On February 10, 2017, U.S. Department of Energy (DOE) rules take effect that regulate the efficiency of metal halide lamp ballasts sold as part of new luminaires.
These rules update existing energy efficiency standards created by the Energy Independence and Security Act of 2007. The previous rules virtually eliminated probe-start lamps and ballasts from new medium-wattage (150-500W) luminaires, a segment of the market representing the majority of metal halide shipments.
The new rules establish minimum ballast efficiency standards for luminaires based on ballast type, location (indoor or outdoor) and rated lamp wattage (50-100, 101-149, 150-250, 251-500, 501-1000). DOE essentially modified standards for the medium-wattage segment while establishing new standards for the low-wattage (50-149W) and high-wattage (501-1000W) segments of the market.
Two of the existing exemptions remain in effect. These include 480V electronic ballasts and regulated-lag ballasts limited to applications such as heavy industrial, security and street and tunnel lighting. However, metal halide luminaires rated only for 150W lamps, rated for use in wet locations, and containing a ballast rated at ambient air temperatures higher than 50°C are no longer exempted.
Otherwise, the rules do not cover 1001-2000W lamp ballasts. They also do not cover replacement ballasts sold to maintain luminaires already installed.
For the past three years, manufacturers have evaluated their products on a case-by-case basis and continued, redesigned or discontinued them. Given metal halide is a declining technology under strong direct competition by solid-state lighting, a significant number of products may have been discontinued. In other cases, luminaires may have been redesigned for a different ballast and then retested. The result may be gaps in availability and an aftermarket mixing designs and redesigns. Check with the luminaire manufacturer about availability.

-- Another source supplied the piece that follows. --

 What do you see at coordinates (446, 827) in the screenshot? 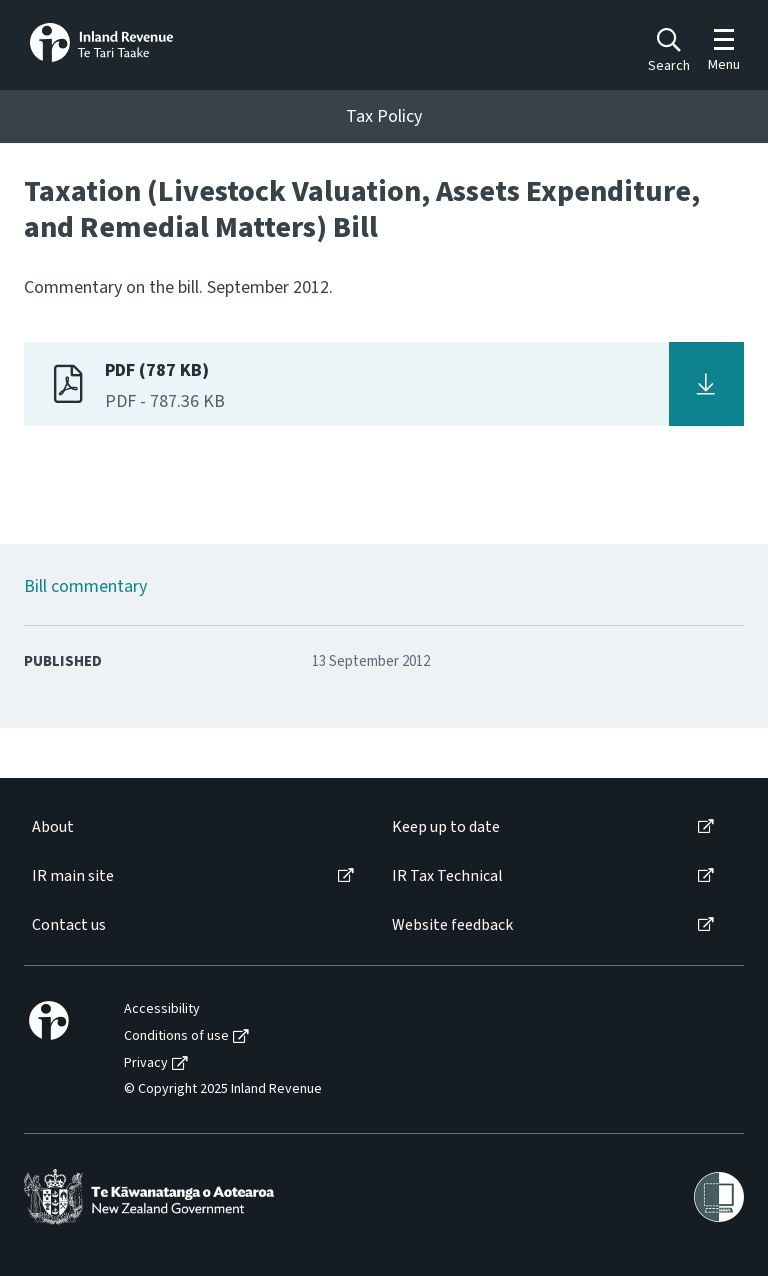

Compliant ballast options include pulse-start magnetic and electronic. Pulse-start magnetic ballasts provide the benefits of higher efficiency, superior lumen maintenance and greater color stability than probe-start ballasts. Electronic ballasts operate at an even higher efficiency, resulting in about 10 percent energy savings compared to magnetic ballasts. They may also improve lumen maintenance, extend lamp life and offer other features such as dimming. However, their higher cost and lower degree of ruggedness compared to magnetic ballasts have limited market penetration. The ballast may be high-frequency or low-frequency square wave. As high-frequency electronic metal halide ballasts are not compatible with all metal halide lamps, the lamp and ballast must be properly matched to avoid issues.
When it released the rule in 2014, DOE estimated energy savings would recoup the cost premium in 4.5 to nearly 20 years, depending on the luminaire and other factors. An exception was 1000W lamp ballasts with an estimated payback of less than a year.